Training the mind - challenge

[Andyreas]

The problem itself contained an unsolvable problem.

It's not unsolvable. You just have to find a way on how to incorporate more community cards since you cannot have only lower ones than 3 and 4s

 

[pedrovitorcosta]

if a problem needs to be solved, I solve it in any way I can. The problem itself contained an unsolvable problem. I think the problem is taken from similar content, but if you solved it yourself, my respect .

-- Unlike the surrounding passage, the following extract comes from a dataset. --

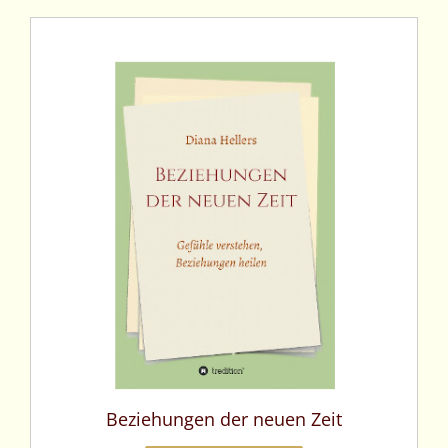
Beziehungen der neuen Zeit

The problem has a solution, and it came from witnessing it at a poker table, I witnessed it and that's why I decided to post it here.
Once you realize the solution you realize how simple it is, but how hard it is to imagine it happening.
The ridle

 

[pedrovitorcosta]

I'm going to give a tip that I already gave and someone must not have noticed...
How can you incorporate the 4 as the fifth card out of the possible 7 to beat the 3

You just need to know what the sixth and seventh card should be to be able to solve it.

 

[BOXING71]

give me an answer, otherwise today is a sleepless night. The brain exploded, the car boils, Andreas I repeat respect if you yourself decide

 

[bermejoga]

A4 A3
QQAK4
??? Bruh I dont know... That would split woundnt it?

 

[Andyreas]

give me an answer, otherwise today is a sleepless night. The brain exploded, the car boils, Andreas I repeat respect if you yourself decide

I am happy to but I'll hide it, so everyone can still solve, if he wants to:

Spoiler: Solution

The key is to incorporate "useless" community cards which will not be taken into account, i.e. a lower 3rd pair.

For example if the board reads:
A8822, then the 22 are not taking into account and player A has AA883 and player B has AA884

 

[pedrovitorcosta]

A4 A3
QQAK4
??? Bruh I dont know... That would split woundnt it?

wrong, in that situation is a split and 4 and 3 dont get in

 

[bermejoga]

I am happy to but I'll hide it, so everyone can still solve, if he wants to:

Spoiler: Solution

The key is to incorporate "useless" community cards which will not be taken into account, i.e. a lower 3rd pair.

For example if the board reads:
A8822, then the 22 are not taking into account and player A has AA883 and player B has AA884

Thank you so much for letting me sleep today.

 

[pedrovitorcosta]

I am happy to but I'll hide it, so everyone can still solve, if he wants to:

Spoiler: Solution

The key is to incorporate "useless" community cards which will not be taken into account, i.e. a lower 3rd pair.

For example if the board reads:
A8822, then the 22 are not taking into account and player A has AA883 and player B has AA884

So simple and so complicated at the same time
I asked them to put the time, thinking that everyone would solve it and only you did it. Good job

 

[BOXING71]

So simple and so complicated at the same time
I asked them to put the time, thinking that everyone would solve it and only you did it. Good job

I agree, but the task really seemed unsolvable. Thank you for the evening!

 

[iceheart888]

This is simple, the board need to be : A 2 2 +( any pair 55+). Player A make 2 pair AA + 55 ex. and 3 plays as kicker and for player B :4 plays as kicker.

 

[pasha poltava]

I think five cards should be like this A.K.K.3.2, maybe I misunderstood the question

 

[pedrovitorcosta]

I think five cards should be like this A.K.K.3.2, maybe I misunderstood the question

yeah, this is the second possible answer! Well Done!